Las peleas con su mujer arreciaron, ella quería recuperar sus cosas y su vida, Omar estaba siempre ausente y triste, solo parecían entusiasmarle las obras de la azotea que iban creciendo, además de la jaulas había ya una especie de estanque y un congelador enorme. Cuando su esposa lo dejó apenas mostró emoción, su hijastro lo abrazó y al despedirse le dijo: “estás bien pinche loco”, Omar hizo una mueca y un ruido que pareció un rugido apagado. Solo en su casa subió a la azotea y se metió en la jaula, parecía tranquilo, feliz.
Meses después pidió permiso en el trabajo y faltó cinco días. La noche que regresó sus vecinos lo vieron cargar tres enormes transportadoras para perro y se extrañaron cuando después de unos días no escucharon ningún ladrido. Sin embargo sabían que en la azotea había algo. El misterio no tardó en resolverse, los vecinos de la colonia Viaducto Piedad comenzaron a notar que con el ruido habitual de Tlalpan y Coruña se mezclaban rugidos que, aunque comenzaron débiles y pausados, fueron incrementando su volumen al paso de los meses.
Después de un año nadie tenía dudas, Omar tenía en su azotea, no uno, ni dos, sino tres leones adultos, a través de la barda se podía ver cómo recorrían sin cesar el pequeño espacio en el que habitaban, rugían día y noche, mucho más en tiempo de lluvia.

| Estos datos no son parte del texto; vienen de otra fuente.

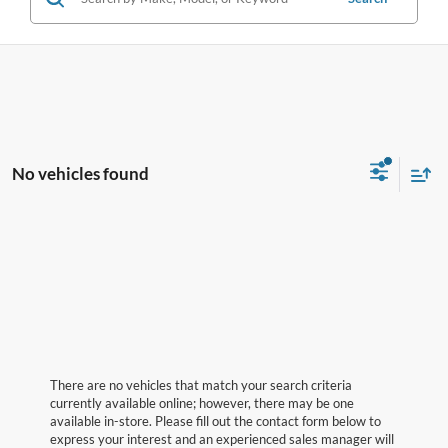
No vehicles found
There are no vehicles that match your search criteria
currently available online; however, there may be one
available in-store. Please fill out the contact form below to
express your interest and an experienced sales manager will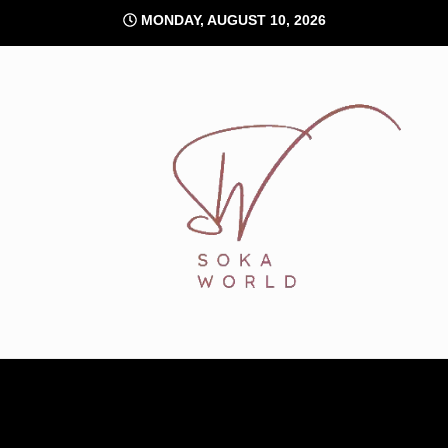
Skip
MONDAY, AUGUST 10, 2026
to
content
Soka World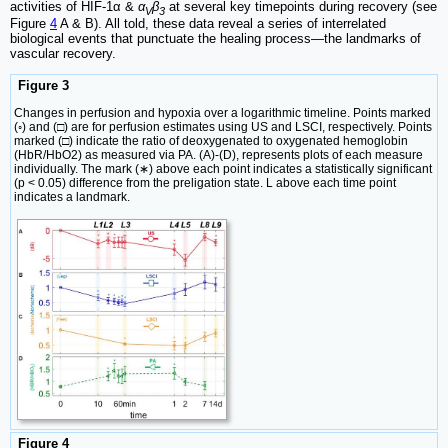
activities of HIF-1α &
α
β
at several key timepoints during recovery (see
V
3
Figure
4
A & B). All told, these data reveal a series of interrelated
biological events that punctuate the healing process—the landmarks of
vascular recovery.
Figure 3
Changes in perfusion and hypoxia over a logarithmic timeline. Points marked
(◦) and (□) are for perfusion estimates using US and LSCI, respectively. Points
marked (□) indicate the ratio of deoxygenated to oxygenated hemoglobin
(HbR/HbO2) as measured via PA. (A)-(D), represents plots of each measure
individually. The mark (∗) above each point indicates a statistically significant
(p < 0.05) difference from the preligation state. L above each time point
indicates a landmark.
Figure 4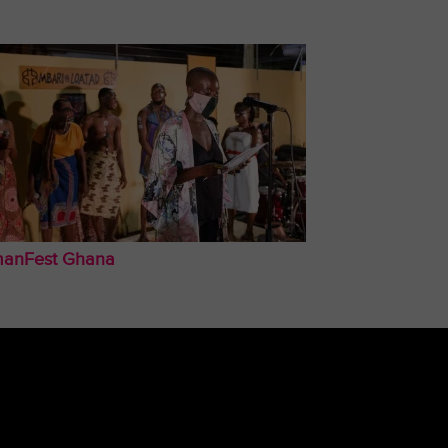
anFest Ghana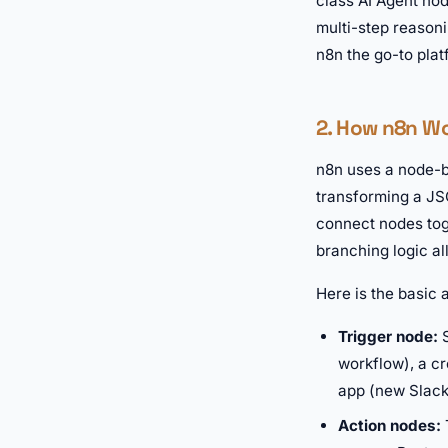
class AI Agent no
multi-step reason
n8n the go-to plat
2. How n8n W
n8n uses a node-ba
transforming a JSO
connect nodes tog
branching logic al
Here is the basic
Trigger node:
S
workflow), a cr
app (new Slack
Action nodes: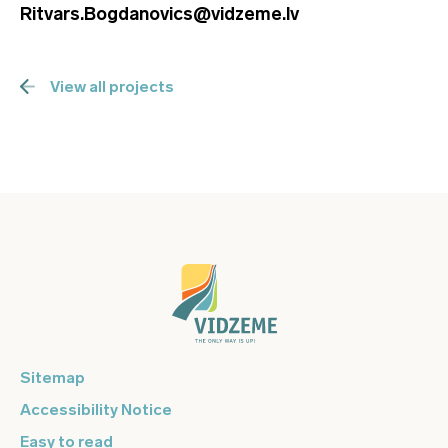
Ritvars.Bogdanovics@vidzeme.lv
View all projects
Sitemap
Accessibility Notice
Easy to read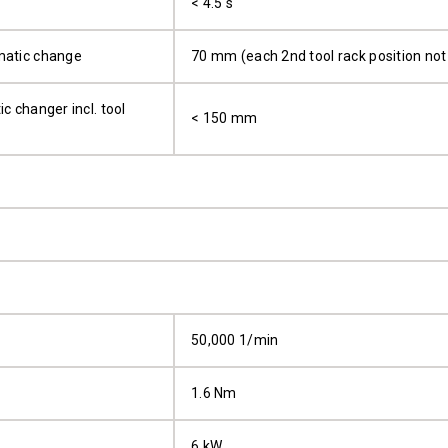
< 4.5 s
matic change
70 mm (each 2nd tool rack position not
c changer incl. tool
< 150 mm
50,000 1/min
1.6 Nm
6 kW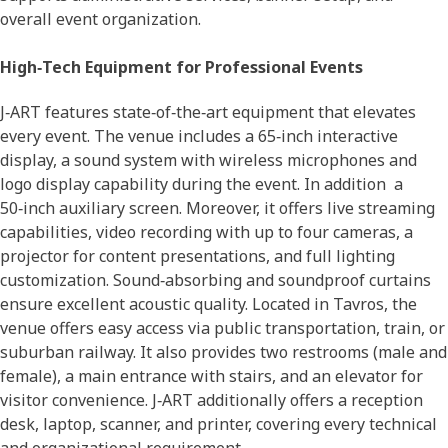
overall event organization.
High‑Tech Equipment for Professional Events
J‑ART features state‑of‑the‑art equipment that elevates
every event. The venue includes a 65‑inch interactive
display, a sound system with wireless microphones and
logo display capability during the event. In addition a
50‑inch auxiliary screen. Moreover, it offers live streaming
capabilities, video recording with up to four cameras, a
projector for content presentations, and full lighting
customization. Sound‑absorbing and soundproof curtains
ensure excellent acoustic quality. Located in Tavros, the
venue offers easy access via public transportation, train, or
suburban railway. It also provides two restrooms (male and
female), a main entrance with stairs, and an elevator for
visitor convenience. J‑ART additionally offers a reception
desk, laptop, scanner, and printer, covering every technical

Omar llegaba todas la noches y los alimentaba con trozos de res y pollo que guardaba en el congelador, jugaba con ellos, los acariciaba, rugía y gruñía como si se pudieran comunicar, los llamaba “bebés, mis niños, mis amores”, por primera vez en su vida parecía feliz.
Lo que pasó después ya es noticia; denuncias de los vecinos, la autoridad incautando a los animales, Omar gritando desesperado que tenía permiso, que no se los llevaran, que eran muy mansos, que eran suyos, sus hijos, sus leones… La azotea quedó vacía, los rugidos continuaron.